294 Unit Tests for Content Utils: Comprehensive Coverage
Production bugs in content utilities caused data corruption, incorrect user-facing text, and support escalations. A function that strips Arabic diacritics removed too many characters, breaking word boundaries. A serialization helper lost nested data, corrupting analytics events. Each bug required emergency patches, customer apologies, and data cleanup.
The root cause was simple: no tests. Content utility functions—1,200 lines of critical code—had zero automated test coverage. Changes were tested manually, if at all. We couldn't refactor confidently, optimize performance, or prevent regressions. We wrote 294 unit tests to cover every function, edge case, and integration point.
The Problem: Untested Utility Code
Content utilities handle Arabic text processing, format conversion, validation, and serialization. These functions are called from hundreds of locations across the codebase.
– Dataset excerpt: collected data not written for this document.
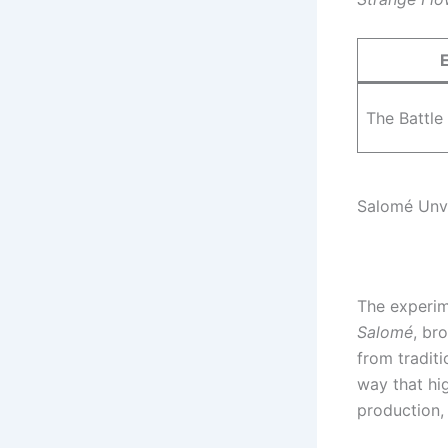
The Battle
Salomé Unv
The experim
Salomé
, br
from traditi
way that hig
production, 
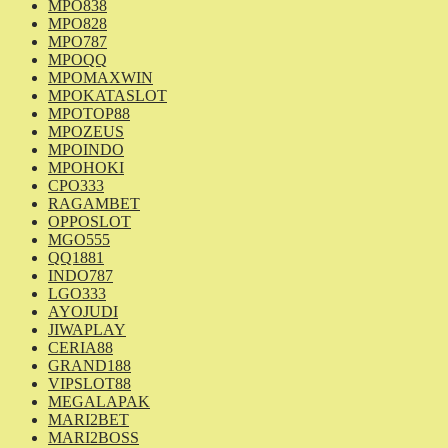
MPO838
MPO828
MPO787
MPOQQ
MPOMAXWIN
MPOKATASLOT
MPOTOP88
MPOZEUS
MPOINDO
MPOHOKI
CPO333
RAGAMBET
OPPOSLOT
MGO555
QQ1881
INDO787
LGO333
AYOJUDI
JIWAPLAY
CERIA88
GRAND188
VIPSLOT88
MEGALAPAK
MARI2BET
MARI2BOSS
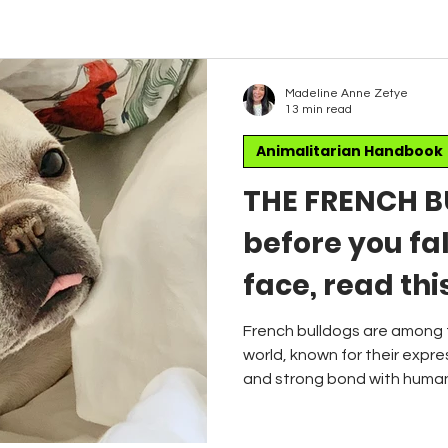
Madeline Anne Zetye
13 min read
Animalitarian Handbook
THE FRENCH B
before you fal
face, read thi
Brachycephal
French bulldogs are among 
world, known for their expres
and strong bond with humans
veterinarians are increasin
health and well-being of th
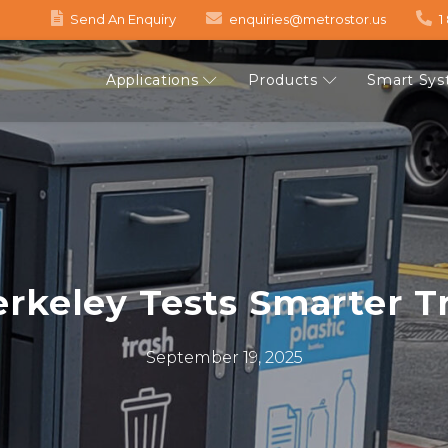
Send An Enquiry
enquiries@metrostor.us
1
Applications
Products
Smart Sy
keley Tests Smarter Tr
September 19, 2025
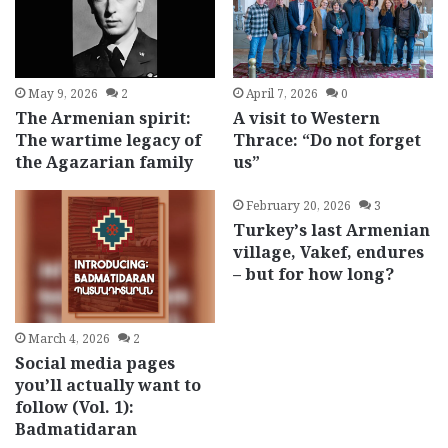
May 9, 2026
2
April 7, 2026
0
The Armenian spirit:
A visit to Western
The wartime legacy of
Thrace: “Do not forget
the Agazarian family
us”
February 20, 2026
3
Turkey’s last Armenian
village, Vakef, endures
– but for how long?
March 4, 2026
2
Social media pages
you’ll actually want to
follow (Vol. 1):
Badmatidaran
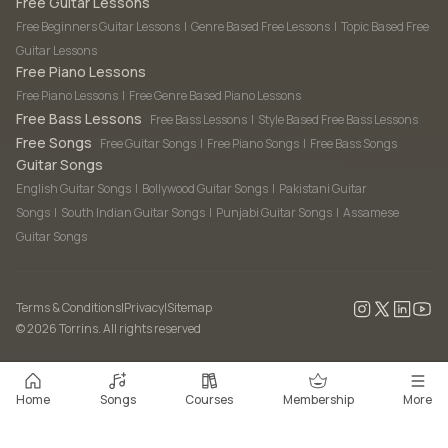
Free Guitar Lessons
Free Beginners Guitar Lessons
|
Genre Based Free Lessons
|
Topic Based Free
Guitar Lessons
Free Piano Lessons
Free Piano Lessons
|
Free Genre Based Piano Lessons
Free Bass Lessons
Free Bass Lessons
|
Style Based Free Bass Lessons
Free Songs
Free Guitar Songs
|
Free Piano Songs
|
Free Bass Songs
Guitar Songs
English Guitar Songs
|
Bollywood Guitar Songs
|
Pakistani Guitar
Songs
|
South Indian Guitar Songs
|
Punjabi Guitar Songs
|
Assamese
Guitar Songs
Terms & Conditions
|
Privacy
|
Sitemap
©
2026
Torrins. All rights reserved
Home
Songs
Courses
Membership
More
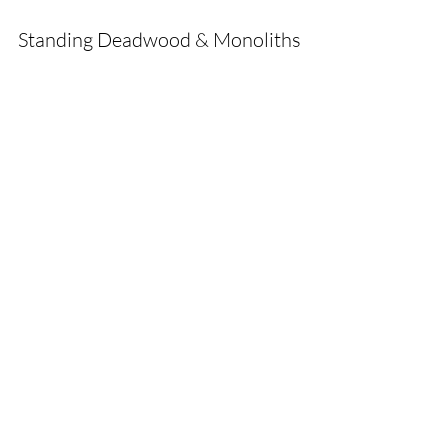
Standing Deadwood & Monoliths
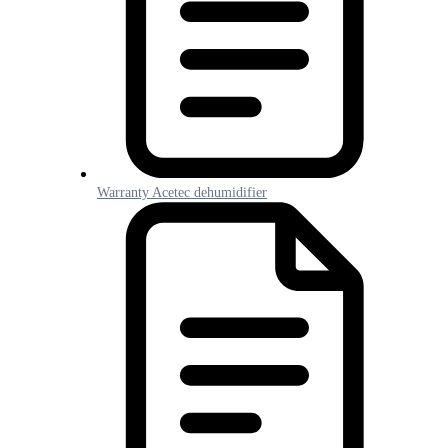
Warranty Acetec dehumidifier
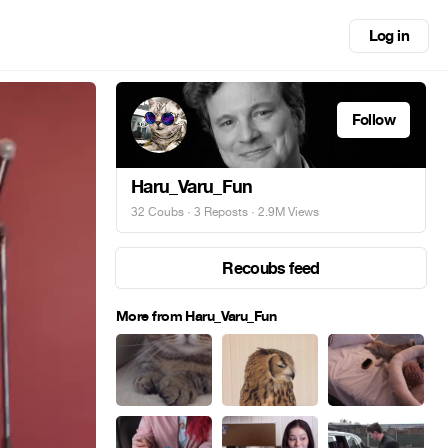
Log in
Follow
Haru_Varu_Fun
32 Coubs
·
3 Reposts
· 2.9M Views
Recoubs feed
More from Haru_Varu_Fun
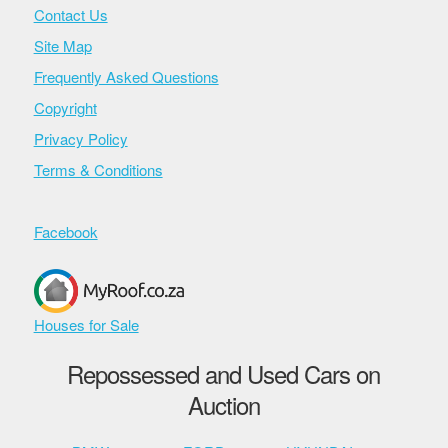
Contact Us
Site Map
Frequently Asked Questions
Copyright
Privacy Policy
Terms & Conditions
Facebook
Houses for Sale
Repossessed and Used Cars on
Auction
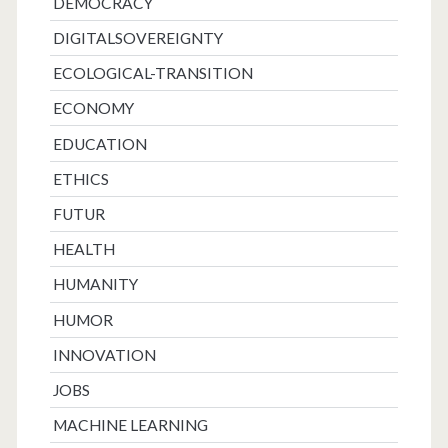
DEMOCRACY
DIGITALSOVEREIGNTY
ECOLOGICAL-TRANSITION
ECONOMY
EDUCATION
ETHICS
FUTUR
HEALTH
HUMANITY
HUMOR
INNOVATION
JOBS
MACHINE LEARNING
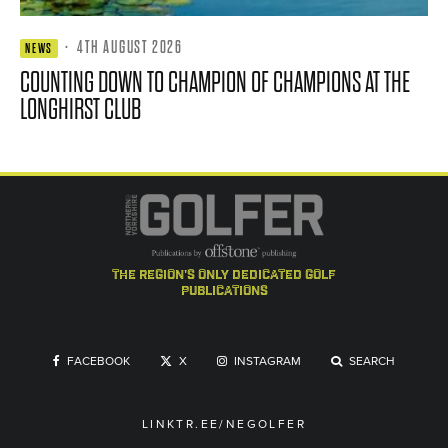
·
4TH AUGUST 2026
NEWS
COUNTING DOWN TO CHAMPION OF CHAMPIONS AT THE
LONGHIRST CLUB
the region's only dedicated golf
publications
FACEBOOK
X
INSTAGRAM
SEARCH
LINKTR.EE/NEGOLFER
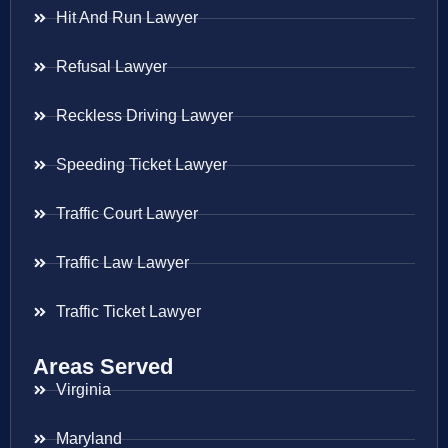
Hit And Run Lawyer
Refusal Lawyer
Reckless Driving Lawyer
Speeding Ticket Lawyer
Traffic Court Lawyer
Traffic Law Lawyer
Traffic Ticket Lawyer
Areas Served
Virginia
Maryland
A bug in a utility function creates bugs everywhere it's used.
Before: Zero Test Coverage
Content Utils Coverage
┌──────────────────────────────────────┐
│ src/utils/content_helpers.py │
│ - 1,200 lines of code │
│ - 0 unit tests │
│ - Manual QA only │
│ - Frequent regressions │
│ │
│ Impact of a bug: │
│ - Affects 100+ call sites │
│ - Manifests in production │
│ - Requires emergency hotfix │
│ - Damages user trust │
└──────────────────────────────────────┘
Manual testing was incomplete and slow. QA tested happy paths but missed edge cases. A function that worked for 99% of inputs failed on Arabic text with specific diacritic combinations. These edge cases appeared in production, not during testing.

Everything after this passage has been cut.